Sales over the peak Christmas trading period “is the great unknown,” Moore said. “I’m a bit skeptical of these IPOs, the private equity refloats, coming to the market.”

Kathmandu fared better on debut than Australian department store chain Myer Holdings, which tumbled 9% in its ASX debut this month and was last at A$3.92 compared to the price of A$4.10 when private equity firms TPG Capital and Blum Capital sold the business.

Private companies are considering IPOs again in New Zealand after a 22-month drought as the prospects of an economic recovery drives equity markets higher. The NZX 50 Index has climbed 30% from its low in early March. So far this month, South Island-based dairy company Synlait Ltd. and biotechnology company BioVittoria Ltd. have both announced they are going public.

Retail spending data has been mixed since the New Zealand economy edged out of recession with a 0.1% gain in gross domestic product in the second quarter. New Zealanders spent less on their credit and debit cards in October, the first decline in four months.

Figures yesterday showed total retail sales volumes edged 0.1% higher in the three months through September.
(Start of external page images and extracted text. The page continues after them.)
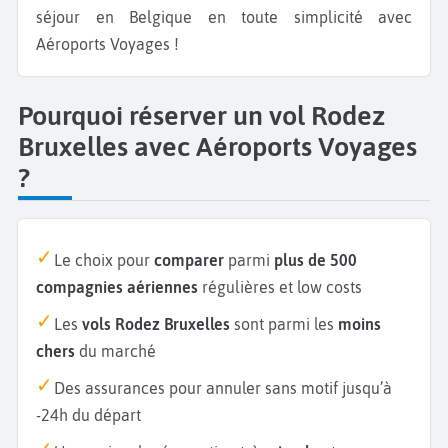
séjour en Belgique en toute simplicité avec
Aéroports Voyages !
Pourquoi réserver un vol Rodez
Bruxelles avec Aéroports Voyages
?
Le choix pour
comparer
parmi
plus de 500
compagnies aériennes
régulières et low costs
Les
vols Rodez Bruxelles
sont parmi les
moins
chers
du marché
Des assurances pour annuler sans motif jusqu’à
-24h du départ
Warehouse Group Ltd., the biggest retailer on the NZX 50, today said sales in September and October were lower than expected, signalling a slow start to the busiest season.

Still, Kathmandu financial director Mark Todd said outdoor supplies “are quite a niche and specific market” and the company has very little competition at present.

“Business has been reasonably good in retail and this has been reflected in recent weeks – we’re comfortable with our own trading,” Todd told BusinessWire.

The retailer plans to continue its expansion in Australia, New Zealand and the U.K.

Kathmandu founder Cameron may emerge as a threat to the retailer after announcing she will start up a rival chain of outdoor stores.

After the company announced the float, Cameron said she would spend about $27 million on a new company to go head-to-head with Kathmandu, with prices 50% to 60% lower than the chain she founded. She plans to launch some 60 stores across Australasia in December next year.

Todd said Cameron is bound by a restraint of trade agreement until May 2011.